PCR amplification of tspO-encoding sequences in the biovar V strains Pseudomonas fluorescens MF37 and MF0, the clinical biovar II strain Pseudomonas fluorescens MFY70, the biovar B strain Pseudomonas putida MFN3597, and the biovar I strains, Pseudomonas fluorescens MFY162 and MFN1032. The biovar II strain, Pseudomonas fluorescens MFY63, lacks tspO-related sequences. Std: Molecular mass standards.
Figure 3
Figure 3. Amino acid sequence cladogram showing the relationships between bacterial TSPO.

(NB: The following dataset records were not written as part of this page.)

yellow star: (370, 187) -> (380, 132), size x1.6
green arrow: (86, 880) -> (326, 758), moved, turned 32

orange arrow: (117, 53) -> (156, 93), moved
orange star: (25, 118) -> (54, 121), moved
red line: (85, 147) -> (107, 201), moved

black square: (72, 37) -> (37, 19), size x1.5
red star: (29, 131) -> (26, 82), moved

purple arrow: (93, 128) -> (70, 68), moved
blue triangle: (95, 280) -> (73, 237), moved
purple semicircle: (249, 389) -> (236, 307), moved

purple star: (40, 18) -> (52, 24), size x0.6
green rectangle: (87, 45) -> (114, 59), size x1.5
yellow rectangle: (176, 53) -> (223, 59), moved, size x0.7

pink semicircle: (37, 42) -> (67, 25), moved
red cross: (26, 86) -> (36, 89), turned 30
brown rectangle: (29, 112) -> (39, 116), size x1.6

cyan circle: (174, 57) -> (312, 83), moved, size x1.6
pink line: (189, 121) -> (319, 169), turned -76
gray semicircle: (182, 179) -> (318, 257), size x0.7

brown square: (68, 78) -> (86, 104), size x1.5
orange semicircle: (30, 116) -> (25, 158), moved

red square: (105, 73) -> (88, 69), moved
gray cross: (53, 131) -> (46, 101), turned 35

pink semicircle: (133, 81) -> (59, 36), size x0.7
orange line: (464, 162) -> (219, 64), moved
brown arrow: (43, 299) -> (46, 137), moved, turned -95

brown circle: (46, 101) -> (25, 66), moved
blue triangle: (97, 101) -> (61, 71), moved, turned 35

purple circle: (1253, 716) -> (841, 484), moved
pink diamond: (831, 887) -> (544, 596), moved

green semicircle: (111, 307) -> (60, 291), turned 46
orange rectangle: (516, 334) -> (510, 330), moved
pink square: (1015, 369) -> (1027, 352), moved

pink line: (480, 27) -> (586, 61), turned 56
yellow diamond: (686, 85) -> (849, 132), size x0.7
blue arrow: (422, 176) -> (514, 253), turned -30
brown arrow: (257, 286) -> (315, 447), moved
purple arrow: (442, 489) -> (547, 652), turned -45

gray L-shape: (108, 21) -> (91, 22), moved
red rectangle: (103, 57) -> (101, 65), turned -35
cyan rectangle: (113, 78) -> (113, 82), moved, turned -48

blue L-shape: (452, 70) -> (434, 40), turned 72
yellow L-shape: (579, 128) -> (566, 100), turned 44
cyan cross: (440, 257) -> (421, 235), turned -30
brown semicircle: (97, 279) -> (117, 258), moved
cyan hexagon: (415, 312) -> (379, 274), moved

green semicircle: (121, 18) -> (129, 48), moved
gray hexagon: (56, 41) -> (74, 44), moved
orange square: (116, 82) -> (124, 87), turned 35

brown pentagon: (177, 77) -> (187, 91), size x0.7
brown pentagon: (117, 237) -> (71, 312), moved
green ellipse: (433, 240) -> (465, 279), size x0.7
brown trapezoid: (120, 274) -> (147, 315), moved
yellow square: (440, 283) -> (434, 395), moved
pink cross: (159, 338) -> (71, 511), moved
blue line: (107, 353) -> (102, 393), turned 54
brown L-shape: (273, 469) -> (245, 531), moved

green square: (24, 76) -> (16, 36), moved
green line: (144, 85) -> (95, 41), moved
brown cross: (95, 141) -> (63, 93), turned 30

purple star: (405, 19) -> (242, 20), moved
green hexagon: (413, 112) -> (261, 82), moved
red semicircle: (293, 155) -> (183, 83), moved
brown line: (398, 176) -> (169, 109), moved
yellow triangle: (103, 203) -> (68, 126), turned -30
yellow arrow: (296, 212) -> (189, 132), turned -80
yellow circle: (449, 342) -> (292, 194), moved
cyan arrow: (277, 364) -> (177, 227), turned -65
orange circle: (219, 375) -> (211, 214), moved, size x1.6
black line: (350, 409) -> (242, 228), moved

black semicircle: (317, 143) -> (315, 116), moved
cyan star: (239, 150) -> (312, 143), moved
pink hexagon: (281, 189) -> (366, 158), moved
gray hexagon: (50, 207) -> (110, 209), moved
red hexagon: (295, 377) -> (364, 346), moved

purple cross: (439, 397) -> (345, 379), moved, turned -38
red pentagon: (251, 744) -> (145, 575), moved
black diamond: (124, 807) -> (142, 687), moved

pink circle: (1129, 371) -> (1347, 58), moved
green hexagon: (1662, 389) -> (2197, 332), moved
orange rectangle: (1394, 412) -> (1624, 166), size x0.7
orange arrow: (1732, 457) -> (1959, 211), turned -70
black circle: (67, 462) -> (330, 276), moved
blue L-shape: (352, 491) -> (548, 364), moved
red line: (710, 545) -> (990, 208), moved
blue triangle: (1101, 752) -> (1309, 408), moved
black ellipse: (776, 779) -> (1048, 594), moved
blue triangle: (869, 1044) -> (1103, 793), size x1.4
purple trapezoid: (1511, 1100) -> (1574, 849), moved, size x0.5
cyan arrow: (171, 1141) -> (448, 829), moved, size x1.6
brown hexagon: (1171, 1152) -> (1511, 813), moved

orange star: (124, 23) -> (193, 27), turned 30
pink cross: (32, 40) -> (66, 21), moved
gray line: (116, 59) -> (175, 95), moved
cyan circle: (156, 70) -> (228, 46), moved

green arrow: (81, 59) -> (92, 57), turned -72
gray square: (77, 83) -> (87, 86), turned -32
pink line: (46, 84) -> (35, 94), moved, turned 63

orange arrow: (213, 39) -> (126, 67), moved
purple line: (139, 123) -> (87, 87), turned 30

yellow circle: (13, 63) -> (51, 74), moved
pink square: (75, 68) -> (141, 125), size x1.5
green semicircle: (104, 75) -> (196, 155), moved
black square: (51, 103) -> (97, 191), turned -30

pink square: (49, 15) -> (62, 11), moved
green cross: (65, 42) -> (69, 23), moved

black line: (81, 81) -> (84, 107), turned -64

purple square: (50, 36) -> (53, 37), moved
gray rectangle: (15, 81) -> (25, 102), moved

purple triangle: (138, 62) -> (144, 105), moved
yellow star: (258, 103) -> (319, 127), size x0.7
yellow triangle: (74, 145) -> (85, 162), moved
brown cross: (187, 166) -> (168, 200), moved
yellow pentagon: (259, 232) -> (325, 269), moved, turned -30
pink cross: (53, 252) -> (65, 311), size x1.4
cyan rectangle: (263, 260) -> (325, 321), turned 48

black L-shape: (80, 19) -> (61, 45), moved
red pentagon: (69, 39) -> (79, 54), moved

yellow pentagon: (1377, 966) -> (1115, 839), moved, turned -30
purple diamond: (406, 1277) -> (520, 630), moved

Bacterial names, accession numbers, and taxonomic groups are indicated for each branch. Bold characters indicate γ-proteobacteria, and the black arrow indicates the position of TSPO expressed in human mitochondria. The two dotted boxes indicate fluorescent Pseudomonas strains containing a bactTSPO gene (P. fluorescens and P. syringae). The degree of statistical support for branches was determined with 1000 bootstrap replicates. All branches showed less than 30% divergence.
Figure 4
Figure 4. Comparison of tspO genomic environments among Pseudomonas.
Physical maps of the regions upstream and downstream of tspO are shown for P. fluorescens strains MF37, SBW25, and Pf0-1 as well as P. syringae strains 1448A (pathovar phaseolicola), DC3000 (pv. tomato), and B728a (pv. syringae). ORF: non-identified putative protein, ¤ Data obtained from Blast, * Protein putative function. Black areas represent intergenic regions.
Figure 5
Figure 5. Expression of TSPO in fluorescent Pseudomonas.
(a) Western blot analysis of total proteins extracts from the biovars V Pseudomonas fluorescens MF37 and MF0, the clinical strains of Pseudomonas fluorescens MFY70, MFY162, and MFN1032, and Pseudomonas putida MFN3597. (b) Alignment of the fragments obtained by ESI-MS/MS analysis of the TSPO immunoreactive bands extracted from MF37 and showing 92% recovery with the theoretical sequence of the protein. Std: Molecular mass standards.
Figure 6
Figure 6. Binding of PK 11195 to bacterial TSPO of Pseudomonas fluorescens MF37.
(a) Demonstration of the binding of [3H] PK 11195 at the position of the TSPO-immunoreactive band visualized by western blots in P. fluorescens MF37 extracts. (b) Scatchard plot showing the binding characteristics of PK 11195 to TSPO of P. fluorescens MF37. The maximal binding potential (Bmax) is 0.087 pmole.µ g−1 bacterial protein and the Kd is 0.92 nM.
Figure 7
Figure 7. Effect of PK 11195 on Pseudomonas fluorescens MF37 adhesion to glass or eukaryotic cells, and on biofilm formation on PVC.
Results are expressed as percentages of the values measured in the absence of treatment (100%). These changes were not associated with variations in the global surface polarity of bacteria. ***P<0.001.
Figure 8
Figure 8. Effect of PK 11195 on the cytotoxicity of Pseudomonas fluorescens MF37 and its OprF-deficient (373) and complemented OprF-deficient (373O) mutants.
(a) Effect of PK 11195 (10−5 M) on the apoptotic-like activity of the bacteria determined by measuring nitrite production (NO2 ) resulting from NO biosynthesis by eukaryotic cells. (b) Effect of PK 11195 (10−5 M) on necrotic-like effect of P. fluorescens MF37, 373 and 373O determined by lactate dehydrogenase (LDH) activity released by eukaryotic cells. ***P<0.001. NS: not significant.